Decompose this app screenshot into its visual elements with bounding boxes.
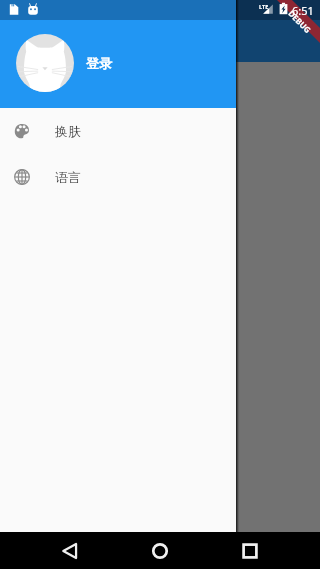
staticText: 6:51: [292, 3, 314, 18]
staticText: 登录: [86, 55, 112, 71]
button[interactable]: 登录: [0, 0, 236, 108]
staticText: 换肤: [55, 123, 81, 139]
button[interactable]: 语言: [0, 154, 236, 200]
staticText: LTE: [259, 3, 269, 10]
button[interactable]: Home: [141, 532, 178, 569]
button[interactable]: Recents: [231, 532, 268, 569]
button[interactable]: Back: [51, 532, 88, 569]
staticText: DEBUG: [286, 8, 314, 35]
staticText: 语言: [55, 169, 81, 185]
button[interactable]: 换肤: [0, 108, 236, 154]
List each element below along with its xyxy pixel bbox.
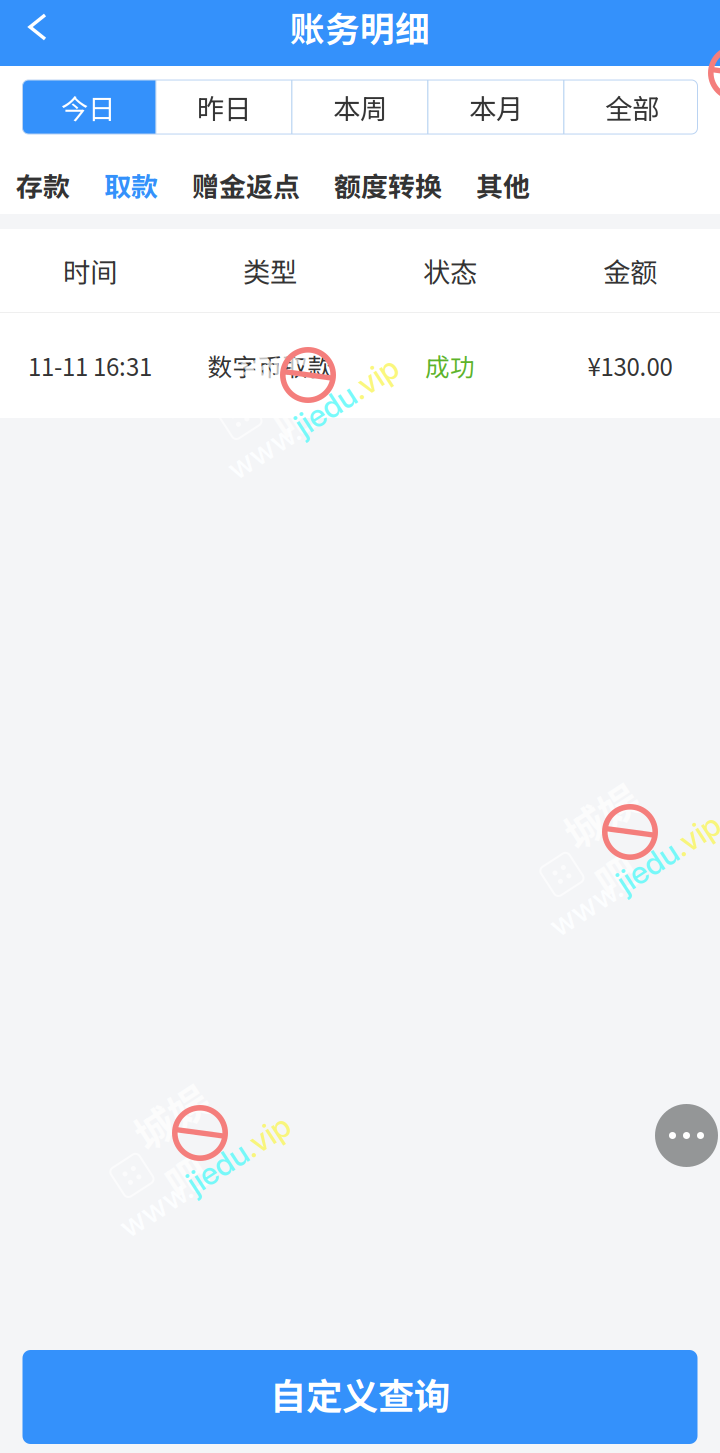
- staticText: 全部: [605, 87, 659, 127]
- staticText: .vip: [362, 399, 412, 436]
- staticText: 本月: [469, 87, 523, 127]
- staticText: 存款: [16, 166, 70, 204]
- staticText: 城娱吧: [150, 1094, 230, 1210]
- button[interactable]: 存款: [16, 148, 70, 214]
- button[interactable]: 本月: [428, 80, 564, 134]
- staticText: 账务明细: [290, 2, 430, 52]
- staticText: jiedu: [616, 856, 684, 894]
- button[interactable]: 其他: [476, 148, 530, 214]
- staticText: 本周: [333, 87, 387, 127]
- staticText: 其他: [476, 166, 530, 204]
- staticText: ¥130.00: [588, 348, 672, 383]
- button[interactable]: 额度转换: [334, 148, 442, 214]
- button[interactable]: 全部: [564, 80, 700, 134]
- staticText: 类型: [243, 251, 297, 290]
- button[interactable]: 取款: [104, 148, 158, 214]
- button[interactable]: 本周: [292, 80, 428, 134]
- staticText: jiedu: [186, 1157, 254, 1194]
- staticText: 赠金返点: [192, 166, 300, 204]
- staticText: 11-11 16:31: [28, 348, 152, 383]
- staticText: 数字币取款: [208, 348, 332, 383]
- button[interactable]: More: [655, 1104, 718, 1167]
- staticText: 取款: [104, 166, 158, 204]
- button[interactable]: 自定义查询: [22, 1350, 698, 1444]
- staticText: 额度转换: [334, 166, 442, 204]
- staticText: jiedu: [294, 399, 362, 436]
- staticText: 自定义查询: [270, 1368, 450, 1420]
- staticText: 金额: [603, 251, 657, 290]
- staticText: 今日: [61, 87, 115, 127]
- staticText: www.: [106, 1157, 186, 1194]
- staticText: www.: [214, 399, 294, 436]
- button[interactable]: 赠金返点: [192, 148, 300, 214]
- staticText: 时间: [63, 251, 117, 290]
- button[interactable]: 今日: [20, 80, 156, 134]
- staticText: 昨日: [197, 87, 251, 127]
- staticText: 城娱吧: [580, 793, 660, 909]
- staticText: 城娱吧: [258, 336, 338, 452]
- staticText: www.: [536, 856, 616, 894]
- staticText: 状态: [423, 251, 477, 290]
- button[interactable]: Back: [0, 0, 70, 66]
- button[interactable]: 昨日: [156, 80, 292, 134]
- staticText: 成功: [425, 348, 475, 383]
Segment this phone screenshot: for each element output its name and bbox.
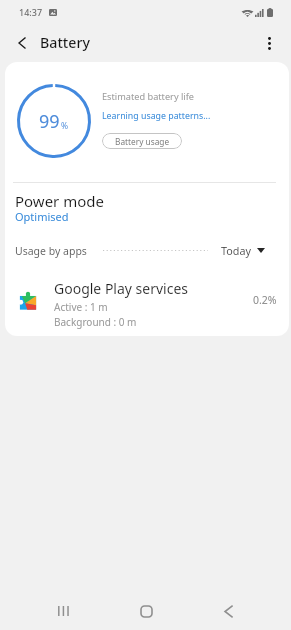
staticText: Battery usage <box>115 136 170 147</box>
button[interactable]: Home <box>124 592 168 630</box>
staticText: Power mode <box>15 191 104 211</box>
staticText: 99 <box>39 109 60 134</box>
staticText: Learning usage patterns... <box>102 110 211 122</box>
staticText: Background : 0 m <box>54 315 137 329</box>
staticText: Estimated battery life <box>102 90 195 103</box>
button[interactable]: Google Play services <box>5 274 289 334</box>
staticText: Battery <box>40 33 90 52</box>
staticText: Usage by apps <box>15 244 87 258</box>
staticText: Today <box>221 243 251 258</box>
button[interactable]: Recent apps <box>42 592 86 630</box>
staticText: Optimised <box>15 209 69 224</box>
staticText: % <box>61 120 69 132</box>
button[interactable]: More options <box>252 26 286 60</box>
staticText: Active : 1 m <box>54 300 108 314</box>
button[interactable]: Back <box>206 592 250 630</box>
staticText: 14:37 <box>19 6 43 18</box>
button[interactable]: Battery usage <box>102 133 182 149</box>
staticText: 0.2% <box>253 293 277 307</box>
button[interactable]: Learning usage patterns... <box>102 110 211 122</box>
button[interactable]: Today <box>221 237 265 264</box>
button[interactable]: Power mode <box>5 183 289 237</box>
staticText: Google Play services <box>54 279 189 298</box>
button[interactable]: Navigate up <box>5 26 39 60</box>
————————
→ PROBLEM REQUIREMENTS
This task needs one value: the number of lines in the material above that contain the word "each".

→ ANSWER TO THIS PROBLEM
2